The L dwarf star located 250 light years away, named ULAS J224940.13-011236.9, is only a tenth of the radius of our own sun, almost the same size as Jupiter in our solar system. It was too faint for most telescopes to observe until the researchers, led by the University of Warwick, spotted the massive stellar explosion in its chromosphere in an optical survey of the surrounding stars.
Using the Next Generation Transit Survey (NGTS) facility at the European Southern Observatory’s Paranal Observatory, with additional data from the Two Micron All Sky Survey (2MASS) and Wide-field Infrared Survey Explorer (WISE), they observed the brightness of the star over 146 nights.
The flare occurred on the night of 13 August 2017 and gave off energy equivalent to 80 billion megatonnes of TNT, ten times as much energy as the Carrington event in 1859, the highest energy event observed on our sun. Solar flares occur on our Sun on a regular basis, but if the Sun were to superflare like this star the Earth’s communications and energy systems could be at serious risk of failing.
It is one of the largest flares ever seen on an L dwarf star, making the star appear 10,000 times brighter than normal.
James adds: “We knew from other surveys that this kind of star was there and we knew from previous work that these kinds of stars can show incredible flares. However, the quiescent star was too faint for our telescopes to see normally – we wouldn’t receive enough light for the star to appear above the background from the sky. Only when it flared did it become bright enough for us to detect it with our telescopes.”
James’s PhD supervisor Professor Peter Wheatley said: “Our twelve NGTS telescopes are normally used to search for planets around bright stars, so it is exciting to find that we can also use them to find giant explosions on tiny, faint stars. It is particularly pleasing that detecting these flares may help us to understand the origin of life on planets.”

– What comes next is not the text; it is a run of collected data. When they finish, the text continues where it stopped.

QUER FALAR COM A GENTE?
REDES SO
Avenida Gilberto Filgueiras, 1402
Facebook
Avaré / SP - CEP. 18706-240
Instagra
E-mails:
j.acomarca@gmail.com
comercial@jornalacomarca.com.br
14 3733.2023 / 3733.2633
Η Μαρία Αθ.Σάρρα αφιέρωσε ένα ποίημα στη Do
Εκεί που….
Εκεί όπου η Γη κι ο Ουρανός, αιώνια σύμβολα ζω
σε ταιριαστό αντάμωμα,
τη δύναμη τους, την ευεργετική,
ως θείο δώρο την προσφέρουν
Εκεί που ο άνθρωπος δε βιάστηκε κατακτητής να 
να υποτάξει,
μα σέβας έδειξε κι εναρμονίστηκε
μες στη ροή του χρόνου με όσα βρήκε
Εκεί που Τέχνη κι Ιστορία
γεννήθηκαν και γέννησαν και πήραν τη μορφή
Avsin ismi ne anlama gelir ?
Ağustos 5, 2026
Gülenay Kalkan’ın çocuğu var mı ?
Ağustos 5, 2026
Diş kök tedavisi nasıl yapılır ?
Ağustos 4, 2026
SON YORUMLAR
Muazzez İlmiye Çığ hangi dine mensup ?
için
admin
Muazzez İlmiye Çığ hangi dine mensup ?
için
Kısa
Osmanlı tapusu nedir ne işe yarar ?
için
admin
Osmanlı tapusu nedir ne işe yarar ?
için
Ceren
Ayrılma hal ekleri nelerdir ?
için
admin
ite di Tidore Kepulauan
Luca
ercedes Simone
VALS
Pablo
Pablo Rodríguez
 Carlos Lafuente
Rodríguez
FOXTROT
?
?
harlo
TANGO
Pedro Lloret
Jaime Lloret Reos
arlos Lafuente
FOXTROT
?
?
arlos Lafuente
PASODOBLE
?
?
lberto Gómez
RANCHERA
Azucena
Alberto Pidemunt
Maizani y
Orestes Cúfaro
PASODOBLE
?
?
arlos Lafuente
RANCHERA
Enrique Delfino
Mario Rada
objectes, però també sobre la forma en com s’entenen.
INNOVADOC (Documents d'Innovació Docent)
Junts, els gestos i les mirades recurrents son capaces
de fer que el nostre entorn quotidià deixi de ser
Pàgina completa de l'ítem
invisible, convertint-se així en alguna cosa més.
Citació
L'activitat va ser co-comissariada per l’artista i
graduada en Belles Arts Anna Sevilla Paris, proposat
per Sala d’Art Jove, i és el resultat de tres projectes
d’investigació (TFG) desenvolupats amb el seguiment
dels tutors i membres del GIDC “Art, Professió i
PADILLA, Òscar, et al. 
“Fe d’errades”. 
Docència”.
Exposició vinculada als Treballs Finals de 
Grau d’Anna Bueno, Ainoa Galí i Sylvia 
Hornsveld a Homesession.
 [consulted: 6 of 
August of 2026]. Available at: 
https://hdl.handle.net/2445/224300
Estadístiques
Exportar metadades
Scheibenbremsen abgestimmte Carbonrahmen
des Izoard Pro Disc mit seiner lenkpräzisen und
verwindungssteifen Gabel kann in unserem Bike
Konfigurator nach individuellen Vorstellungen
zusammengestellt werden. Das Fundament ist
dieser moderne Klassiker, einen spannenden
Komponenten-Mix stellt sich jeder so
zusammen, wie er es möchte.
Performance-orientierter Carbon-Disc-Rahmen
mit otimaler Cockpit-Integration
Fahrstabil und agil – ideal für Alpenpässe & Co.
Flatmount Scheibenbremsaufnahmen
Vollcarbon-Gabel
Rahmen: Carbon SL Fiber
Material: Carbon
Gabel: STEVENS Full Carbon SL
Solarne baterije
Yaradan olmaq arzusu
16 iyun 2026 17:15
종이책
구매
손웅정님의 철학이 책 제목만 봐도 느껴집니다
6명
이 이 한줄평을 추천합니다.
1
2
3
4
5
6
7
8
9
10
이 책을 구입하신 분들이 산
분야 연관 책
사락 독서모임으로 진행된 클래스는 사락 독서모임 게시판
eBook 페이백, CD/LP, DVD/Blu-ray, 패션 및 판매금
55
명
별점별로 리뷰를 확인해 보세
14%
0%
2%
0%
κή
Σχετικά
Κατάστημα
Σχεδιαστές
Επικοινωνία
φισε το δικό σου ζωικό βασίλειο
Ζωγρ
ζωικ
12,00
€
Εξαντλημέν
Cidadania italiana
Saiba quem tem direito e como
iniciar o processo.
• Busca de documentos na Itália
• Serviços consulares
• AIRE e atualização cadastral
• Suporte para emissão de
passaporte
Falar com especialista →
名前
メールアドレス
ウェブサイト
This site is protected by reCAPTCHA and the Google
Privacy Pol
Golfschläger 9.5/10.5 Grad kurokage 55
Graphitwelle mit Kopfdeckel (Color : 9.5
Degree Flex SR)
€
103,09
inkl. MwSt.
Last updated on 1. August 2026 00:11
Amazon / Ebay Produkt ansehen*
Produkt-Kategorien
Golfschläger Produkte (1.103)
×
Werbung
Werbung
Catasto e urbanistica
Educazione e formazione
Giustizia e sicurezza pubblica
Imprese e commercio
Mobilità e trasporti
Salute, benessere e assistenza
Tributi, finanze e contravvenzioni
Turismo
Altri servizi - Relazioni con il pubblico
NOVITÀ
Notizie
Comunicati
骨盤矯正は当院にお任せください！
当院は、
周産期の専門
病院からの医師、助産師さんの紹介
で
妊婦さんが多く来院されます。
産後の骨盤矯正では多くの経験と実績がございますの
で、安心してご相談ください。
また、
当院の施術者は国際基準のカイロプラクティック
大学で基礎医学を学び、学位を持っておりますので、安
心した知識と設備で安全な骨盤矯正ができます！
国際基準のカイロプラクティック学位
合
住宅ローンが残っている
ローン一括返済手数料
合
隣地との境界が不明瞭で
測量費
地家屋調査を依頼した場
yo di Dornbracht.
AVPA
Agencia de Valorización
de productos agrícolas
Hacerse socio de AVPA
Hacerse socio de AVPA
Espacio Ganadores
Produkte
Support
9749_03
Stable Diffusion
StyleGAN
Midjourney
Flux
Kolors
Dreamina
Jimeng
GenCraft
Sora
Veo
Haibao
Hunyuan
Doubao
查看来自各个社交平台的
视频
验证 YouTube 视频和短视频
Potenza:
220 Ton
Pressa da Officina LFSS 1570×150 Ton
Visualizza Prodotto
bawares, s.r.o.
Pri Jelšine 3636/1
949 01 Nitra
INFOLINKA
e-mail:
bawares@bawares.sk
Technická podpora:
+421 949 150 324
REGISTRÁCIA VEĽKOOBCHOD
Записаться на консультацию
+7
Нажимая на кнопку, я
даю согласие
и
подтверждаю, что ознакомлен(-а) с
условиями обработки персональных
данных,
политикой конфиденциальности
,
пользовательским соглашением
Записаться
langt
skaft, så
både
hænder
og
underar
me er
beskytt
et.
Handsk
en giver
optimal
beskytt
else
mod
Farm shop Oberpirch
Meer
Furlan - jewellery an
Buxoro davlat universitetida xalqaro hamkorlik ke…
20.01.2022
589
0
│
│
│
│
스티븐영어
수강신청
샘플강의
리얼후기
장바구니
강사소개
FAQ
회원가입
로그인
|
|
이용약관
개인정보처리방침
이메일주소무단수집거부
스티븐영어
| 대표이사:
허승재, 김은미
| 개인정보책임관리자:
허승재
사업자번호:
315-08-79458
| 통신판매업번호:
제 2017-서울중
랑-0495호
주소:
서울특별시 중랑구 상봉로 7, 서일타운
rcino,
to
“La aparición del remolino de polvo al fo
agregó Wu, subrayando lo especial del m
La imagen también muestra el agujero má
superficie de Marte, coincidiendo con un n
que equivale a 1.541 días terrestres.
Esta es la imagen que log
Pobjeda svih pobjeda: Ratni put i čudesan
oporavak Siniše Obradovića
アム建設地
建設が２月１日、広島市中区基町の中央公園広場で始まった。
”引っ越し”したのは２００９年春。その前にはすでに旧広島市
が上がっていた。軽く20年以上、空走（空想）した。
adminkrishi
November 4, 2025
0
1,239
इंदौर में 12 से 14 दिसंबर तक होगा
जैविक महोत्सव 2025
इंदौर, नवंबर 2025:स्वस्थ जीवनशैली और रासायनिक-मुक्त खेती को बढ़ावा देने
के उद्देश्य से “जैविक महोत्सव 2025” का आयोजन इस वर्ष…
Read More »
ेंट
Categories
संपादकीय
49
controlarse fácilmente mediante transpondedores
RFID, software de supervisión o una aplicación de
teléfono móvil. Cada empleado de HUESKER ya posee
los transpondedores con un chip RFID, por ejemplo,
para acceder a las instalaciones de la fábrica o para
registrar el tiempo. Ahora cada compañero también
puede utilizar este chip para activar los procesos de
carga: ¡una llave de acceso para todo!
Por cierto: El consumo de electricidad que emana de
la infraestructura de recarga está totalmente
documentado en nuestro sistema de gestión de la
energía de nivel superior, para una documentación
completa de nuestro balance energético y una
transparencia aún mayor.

L dwarfs are among the lowest mass objects that could still be considered to be a star, lying in the transition region between stars and brown dwarfs. Brown dwarfs are not massive enough to fuse hydrogen into helium as stars do. L dwarfs are also very cool compared to the more common main sequence stars, such as red dwarfs, and emit radiation mostly in the infra-red, which may affect their ability to support the creation of life.
James adds: “Hotter stars will emit more in the optical spectrum, especially towards the UV. Because this star is cooler, around 2000 kelvin, and most of its light is towards the infra-red, when it flares you get a burst of UV radiation that you wouldn’t normally see.
“To get chemical reactions going on any orbiting planets and to form amino acids that form the basis of life, you would need a certain level of UV radiation. These stars don’t normally have that because they emit mostly in the infra-red. But if they produced a large flare such as this one that might kickstart some reactions.”
Professor Wheatley adds: “It is amazing that such a puny star can produce such a powerful explosion. This discovery is going to force us to think again about how small stars can store energy in magnetic fields. We are now searching giant flares from other tiny stars and push the limits on our understanding of stellar activity.”